### Records supplied

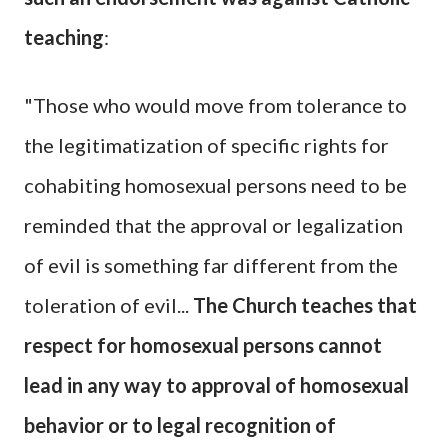
teaching
:
"Those who would move from tolerance to
the legitimatization of specific rights for
cohabiting homosexual persons need to be
reminded that the approval or legalization
of evil is something far different from the
toleration of evil...
The Church teaches that
respect for homosexual persons cannot
lead in any way to approval of homosexual
behavior or to legal recognition of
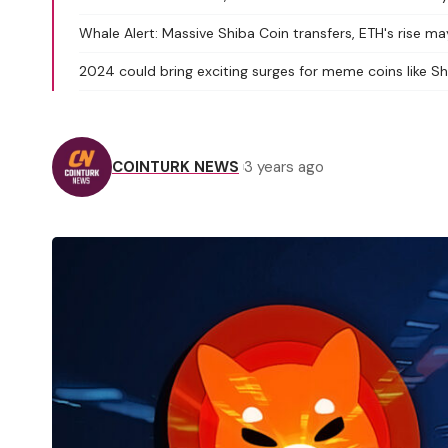
Whale Alert: Massive Shiba Coin transfers, ETH's rise ma
2024 could bring exciting surges for meme coins like 
COINTURK NEWS
3 years ago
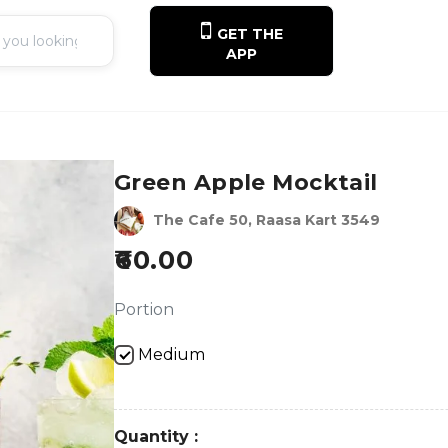
GET THE
APP
Green Apple Mocktail
The Cafe 50, Raasa Kart 3549
60.00
Portion
Medium
Quantity :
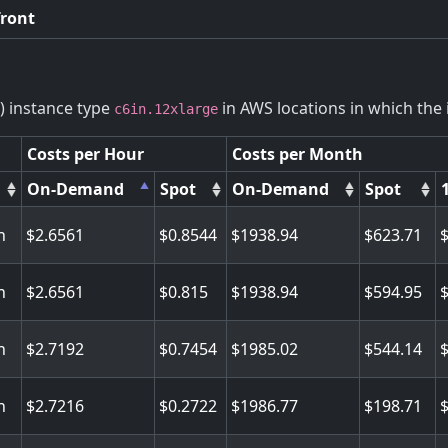
front
) instance type
in AWS locations in which the i
c6in.12xlarge
Costs per Hour
Costs per Month
On-Demand
Spot
On-Demand
Spot
n
2.6561
0.8544
1938.94
623.71
n
2.6561
0.815
1938.94
594.95
n
2.7192
0.7454
1985.02
544.14
n
2.7216
0.2722
1986.77
198.71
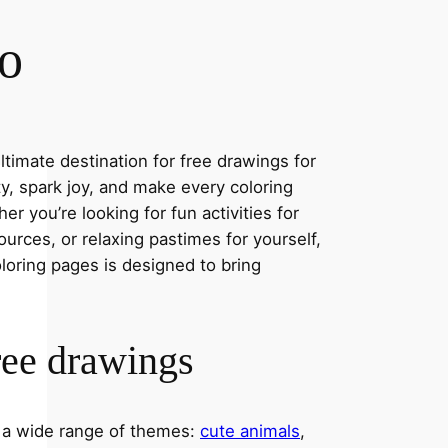
co
timate destination for free drawings for
ity, spark joy, and make every coloring
r you’re looking for fun activities for
ources, or relaxing pastimes for yourself,
oloring pages is designed to bring
ree drawings
s a wide range of themes:
cute animals
,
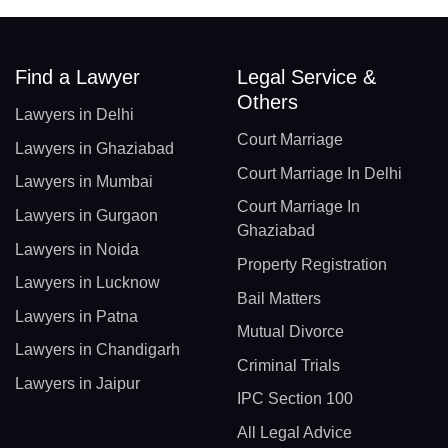
Find a Lawyer
Legal Service &
Others
Lawyers in Delhi
Court Marriage
Lawyers in Ghaziabad
Court Marriage In Delhi
Lawyers in Mumbai
Court Marriage In
Lawyers in Gurgaon
Ghaziabad
Lawyers in Noida
Property Registration
Lawyers in Lucknow
Bail Matters
Lawyers in Patna
Mutual Divorce
Lawyers in Chandigarh
Criminal Trials
Lawyers in Jaipur
IPC Section 100
All Legal Advice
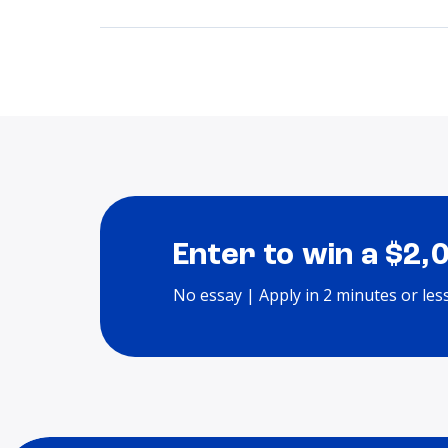
Enter to win a $2,
No essay | Apply in 2 minutes or les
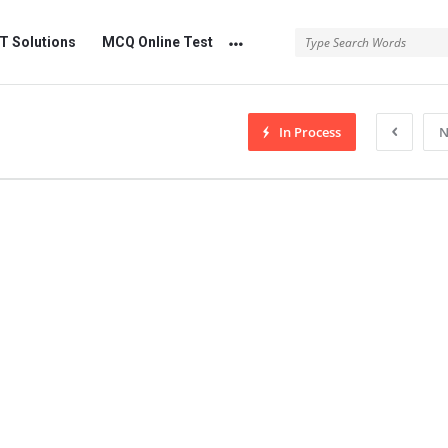
 Solutions
MCQ Online Test
In Process
N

######

**Exercise prompt**
After reading the entries above, state the number of lines that contain the word "from", adding nothing else.

**Written solution**
2